投稿者: amano
「練り」・・・静から動への展開―用勁の基礎訓練法―2h
稽古生がお互いに交代しながらの用勁訓練法。
単純な動きで勁力を探る「試力」から、同じように腕に抵抗を受けながら、より自由度を高め展開させる訓練に移行。相手に腕を捕らせ、その抵抗を押しのけながら様々な展開を知り勁力で相手をコントロールすることを学ぶ。一人稽古の「試力」と「推手」の橋渡しになる稽古。推手には勁力が必須なので、推手を行う際の最低限の基礎です。
練りはただ動くのではなく、すべてに於いて勁力に満ちていなければなりません。

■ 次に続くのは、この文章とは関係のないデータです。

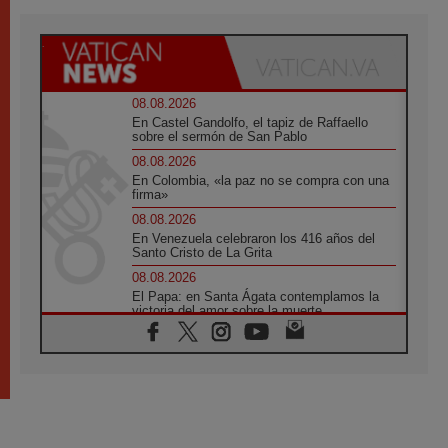
08.08.2026
En Castel Gandolfo, el tapiz de Raffaello
sobre el sermón de San Pablo
08.08.2026
En Colombia, «la paz no se compra con una
firma»
08.08.2026
En Venezuela celebraron los 416 años del
Santo Cristo de La Grita
08.08.2026
El Papa: en Santa Ágata contemplamos la
victoria del amor sobre la muerte
08.08.2026
León XIV visitará el Santuario de la Madre
del Buen Consejo de Genazzano
07.08.2026
Filipinas: el Vicariato Apostólico de Calapán
se convierte en diócesis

全身に抵抗感を感じながら、それを押しのけていく力が勁力です。
練りは立禅からの発展です。
組手などで最も要求されるのが素早い変化です。
何時でも腰から動けることが大事です。
ボクシングのように上体だけスウェイするような変化では体当たりするような相手には通用しません。
相手の打ち気をそらせたり、逆一瞬の隙に入り込む。
その為には、軽快に動ける足捌きが必要になります。
静が動に展開を歩法に例をとると良く判ります。
半禅は左右がありますが、それが反転しながら展開すると歩法、
ここでは歩み脚の歩法に簡単に移行します。
脚だけではなく、両腕で作り上げた内外の空間感覚も動いても失われません。
静の延長に動があり、動は静に根拠を置きます。
立禅の要求に樹を抱くように、と言うのがあります。
樹を抱きながら動けば歩法に移行するわけです。
練りは唯腕を動かすのではありません。基本は指先を動かさずに手首を動かし、
それが肘に伝播し肩そして背、最終的には腰を経て脚に至るように稽古します。
ですから当然歩法に至ります。手と脚が連携して柔軟に動けるようにします。
発力・発勁は六面力の展開形式の一つです。六面力は静に依って得られるものなので、展開にも速度は要求されません。ゆっくり力の方向を研究することが大事です。この動画は前方への形式ですが、もちろん六面全てに展開する事が出来ます。これも研究課題です。
静から動への展開・・・立禅
立禅は太気拳の基本で、「樹を抱くように立つ」と言われます。
樹を抱くようにとは何を意味するか。
もちろん一つではありませんが、最も重要な部分を相撲用語で言えば「腰を割る」になります。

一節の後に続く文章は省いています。